-------- DATA SECTION

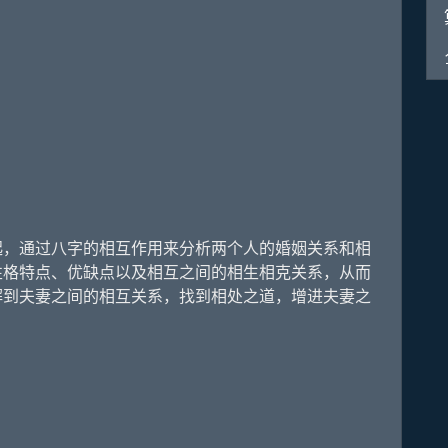
，通过八字的相互作用来分析两个人的婚姻关系和相
性格特点、优缺点以及相互之间的相生相克关系，从而
解到夫妻之间的相互关系，找到相处之道，增进夫妻之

----------------

## WHAT NEEDS TO BE DONE
When you repeat the lines above, keep them exact and leave out each image they contain.

## TASK RESULT
，通过八字的相互作用来分析两个人的婚姻关系和相
性格特点、优缺点以及相互之间的相生相克关系，从而
解到夫妻之间的相互关系，找到相处之道，增进夫妻之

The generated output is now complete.